*To do*
Print out the full listing below, word for word.

*Exercise inputs*
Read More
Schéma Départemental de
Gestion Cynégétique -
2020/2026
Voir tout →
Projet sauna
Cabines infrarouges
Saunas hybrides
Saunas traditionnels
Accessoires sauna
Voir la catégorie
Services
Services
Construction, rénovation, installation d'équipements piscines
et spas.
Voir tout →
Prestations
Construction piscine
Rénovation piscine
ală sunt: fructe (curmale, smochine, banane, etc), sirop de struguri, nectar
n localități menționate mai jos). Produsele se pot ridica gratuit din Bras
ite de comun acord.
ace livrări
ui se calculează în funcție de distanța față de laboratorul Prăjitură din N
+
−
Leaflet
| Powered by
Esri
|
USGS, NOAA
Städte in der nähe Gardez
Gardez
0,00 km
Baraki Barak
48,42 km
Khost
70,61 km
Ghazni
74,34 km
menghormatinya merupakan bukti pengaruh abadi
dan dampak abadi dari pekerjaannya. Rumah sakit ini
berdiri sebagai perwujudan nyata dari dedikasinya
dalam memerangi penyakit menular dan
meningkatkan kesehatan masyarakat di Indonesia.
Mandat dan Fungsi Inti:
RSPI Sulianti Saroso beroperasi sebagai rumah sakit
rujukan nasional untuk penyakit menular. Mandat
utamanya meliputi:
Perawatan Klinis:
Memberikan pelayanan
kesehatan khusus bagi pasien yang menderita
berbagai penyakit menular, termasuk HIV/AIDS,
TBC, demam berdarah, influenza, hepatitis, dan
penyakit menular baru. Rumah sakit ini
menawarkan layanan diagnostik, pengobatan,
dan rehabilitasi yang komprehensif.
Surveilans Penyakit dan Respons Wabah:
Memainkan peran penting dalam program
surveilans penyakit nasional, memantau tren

*Task solution*
Read More
Schéma Départemental de
Gestion Cynégétique -
2020/2026
Voir tout →
Projet sauna
Cabines infrarouges
Saunas hybrides
Saunas traditionnels
Accessoires sauna
Voir la catégorie
Services
Services
Construction, rénovation, installation d'équipements piscines
et spas.
Voir tout →
Prestations
Construction piscine
Rénovation piscine
ală sunt: fructe (curmale, smochine, banane, etc), sirop de struguri, nectar
n localități menționate mai jos). Produsele se pot ridica gratuit din Bras
ite de comun acord.
ace livrări
ui se calculează în funcție de distanța față de laboratorul Prăjitură din N
+
−
Leaflet
| Powered by
Esri
|
USGS, NOAA
Städte in der nähe Gardez
Gardez
0,00 km
Baraki Barak
48,42 km
Khost
70,61 km
Ghazni
74,34 km
menghormatinya merupakan bukti pengaruh abadi
dan dampak abadi dari pekerjaannya. Rumah sakit ini
berdiri sebagai perwujudan nyata dari dedikasinya
dalam memerangi penyakit menular dan
meningkatkan kesehatan masyarakat di Indonesia.
Mandat dan Fungsi Inti:
RSPI Sulianti Saroso beroperasi sebagai rumah sakit
rujukan nasional untuk penyakit menular. Mandat
utamanya meliputi:
Perawatan Klinis:
Memberikan pelayanan
kesehatan khusus bagi pasien yang menderita
berbagai penyakit menular, termasuk HIV/AIDS,
TBC, demam berdarah, influenza, hepatitis, dan
penyakit menular baru. Rumah sakit ini
menawarkan layanan diagnostik, pengobatan,
dan rehabilitasi yang komprehensif.
Surveilans Penyakit dan Respons Wabah:
Memainkan peran penting dalam program
surveilans penyakit nasional, memantau tren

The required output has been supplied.